Pink. Alles war pink und ich liebt es. Den LGBTIQ*Weihnachtsmarkt am Nollendorfplatz besuchte ich gerne. Er war nicht so groß, er war ein kleines bisschen zu viel und es gab tolle Shows. Er war bereits gut besucht, als wir ankamen. Zu voll, war es hier leider auch meistens. Ich stelle mich an einen freien Platz an einem der Feuerkörbe und wartete darauf, dass Mel mit den Getränken kam. Es begann ein wenig zu nieseln und es war kalt, aber die Leute um mich herum waren gut gelaunt und angeschwipst. Britney Spears dröhnte aus den Boxen und ich merkte, wie meine Laune stieg. Dann kam Mel und drückte mir eine Tasse Glühwein in die Hand. Ich frage sie, ob sie mittlerweile etwas von Farid gehört hatte und sie nickte darauf eifrig. „Gerade heute morgen! Endlich hat er mir geschrieben", sie lachte über sich selbst. „Oh Gott, ich kling wie ein Teenager". Ich lachte ebenfalls, doch ich verstand sie gut. „Er hat gefragt ob wir uns morgen sehen wollen und ich habe selbstverständlich ja gesagt", erzählte sie dann weiter und grinste. Ich freute mich für Mel, merkte aber wie ich bei ihren Erzählungen, gedanklich immer wieder zu Henry abdriftete. Ich fand mich furchtbar egoistisch und schob mein eigenes Drama schnell wieder bei Seite, um ihr meine ungeteilte Aufmerksamkeit schenken zu können. „Trefft ihr euch bei dir?", fragte ich dann und sie schüttelte den Kopf. „Nein, das finde ich irgendwie zu intim. Wir gehen in eine Bar, haben wir ausgemacht. Aber keine Ahnung welche", sie schaute nachdenklich. „Es sollte nicht zu laut sein, nicht zu voll, aber trotzdem hipp. Und es sollte nicht allzu weit sein, damit ich schnell verschwinden kann, falls es unangenehm wird oder damit wir schnell gemeinsam verschwinden können, falls es nicht unangenehm", sie zwinkerte. „Hast du ne Idee?". Ich musste an den Tag im Sommer denken, als Jelto und ich im strömendem Regen spazieren waren und dann in einer Kneipe Halt machten, in der ich noch nie vorher gewesen war und auch nie wieder seitdem. Ich schlug sie nun Mel vor. Es war ein schöner Ort für erste Male und vielleicht hatten Farid und Mel ja mehr Glück und würden häufiger gemeinsam dort hingehen.

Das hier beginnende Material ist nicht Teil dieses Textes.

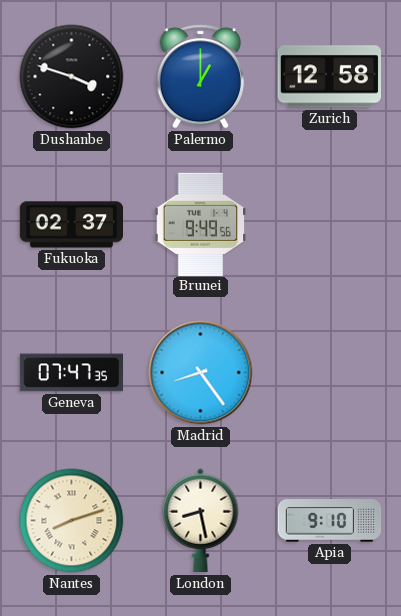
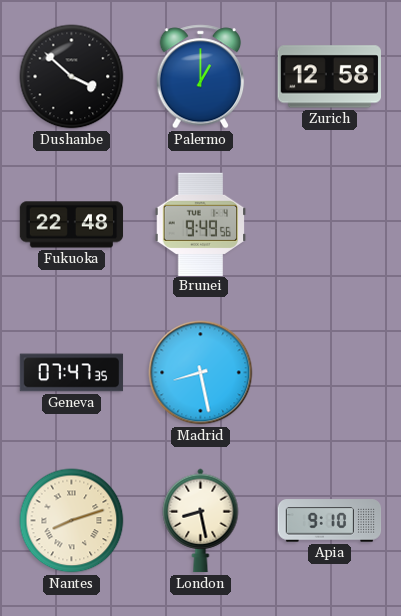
Dushanbe: 3:48 -> 3:52
Fukuoka: 02:37 -> 22:48
Madrid: 8:24 -> 8:28
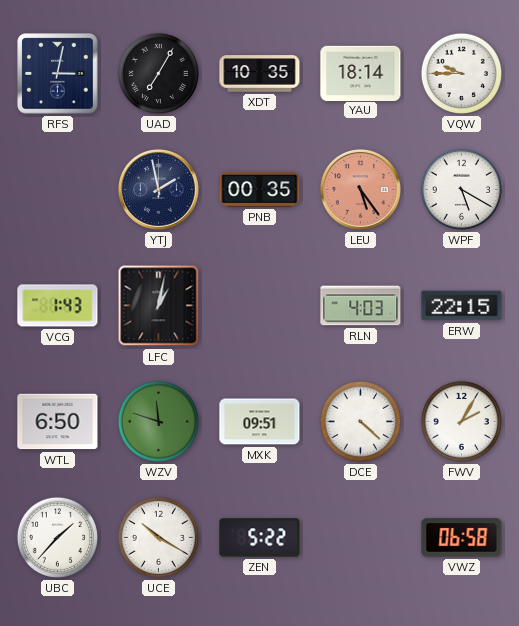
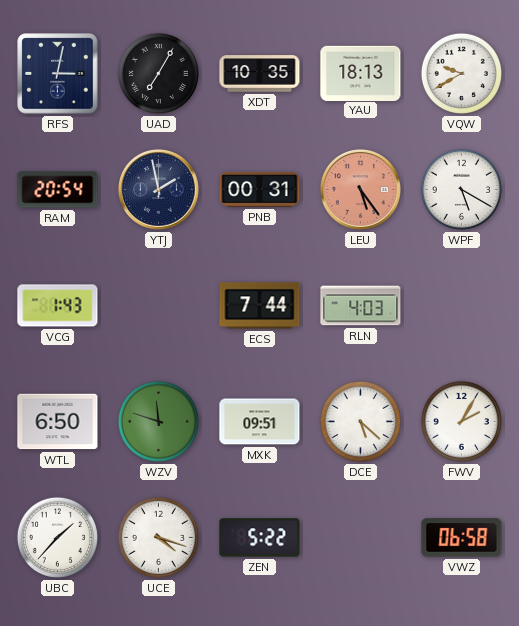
YAU: 18:14 -> 18:13
VQW: 9:45 -> 9:40
RAM: none -> 20:54
PNB: 00:35 -> 00:31
LFC: 1:02 -> none
ECS: none -> 7:44
ERW: 22:15 -> none
DCE: 4:22 -> 5:22
UCE: 10:20 -> 4:18
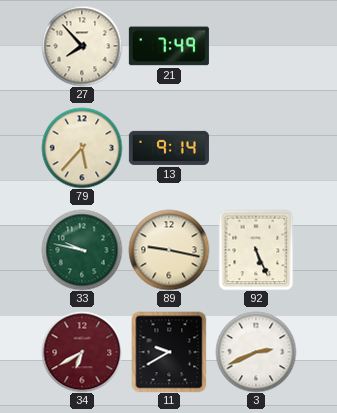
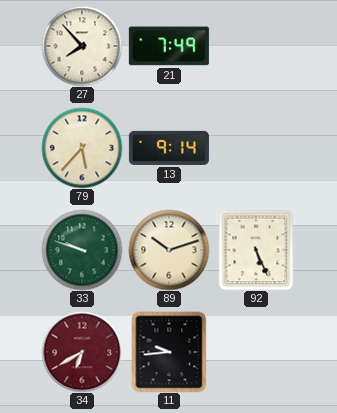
33: 9:47 -> 9:48
89: 9:17 -> 10:12
11: 9:40 -> 9:44
3: 2:41 -> none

Irgendwann schrieb ich Henry und Raphi, ob sie uns nicht Gesellschaft leisten wollen würden und keine Stunde später waren die zwei, gemeinsam mit Ferdi, auch schon da.
„Schön, dass ihr zwei euch wieder vertragen habt", sagte Ferdi ein wenig amüsiert und ich verdrehte die Augen. Er sagte das so, als sei unser Streit nicht nachvollziehbar für ihn gewesen oder eine Überreaktion, was mich nervte.
„Ja die hysterischen Weiber haben sich wieder eingekriegt, Ferdi", sagte ich ironisch und lächelte ihn breit an. Jetzt verdrehte Ferdi die Augen. Henry und Mel schnaubten amüsiert.
Ab da hatten wir eine ziemlich gute Zeit gemeinsam und ich freute mich ehrlich auch, dass sich alle wieder vertrugen und es keine komische Stimmung gab. Das brachte mich aber auch dazu, die Sache mit Henry noch einmal aus anderen Perspektive zu betrachten. Vielleicht sollten wir wirklich alles, was geschehen war, einfach ausblenden, bevor wir die Harmonie zerstörten. Bevor wir etwas kaputt machten, was so kostbar war.
Henry legte mir gerade einen Arm um die Schulter, um mich säuselnd um mein Drehzeug anzuschnorren, als sein Handy klingelte. Er ging ran und sagte, dass er sich bald auf den Weg machen würde, dann legte er wieder auf. Fragend sahen wir ihn an. „Sorry Leute, aber ich bin noch mit Pia und Dana verabredet und muss mich mal los machen", er zuckte mit den Schultern, es schien ihm nicht leid zu tun. „Machts gut", er drückte mir seine halbvolle Glühweintasse in die Hand und zwinkerte, dann war er weg. Es versetzte mir einen Stich. Die anderen winkten ab und lachten, so war Henry eben, aber mir tat es weh. Und dann auch noch Dana und Pia. Vielleicht war es doch schon zu spät, dachte ich dann. Vielleicht ließ sich das was geschehen war nicht mehr ganz so leicht ausblenden. Ich seufzte, lachte dann etwas verspätet mit den anderen mit und trank Henrys kalten Glühwein aus.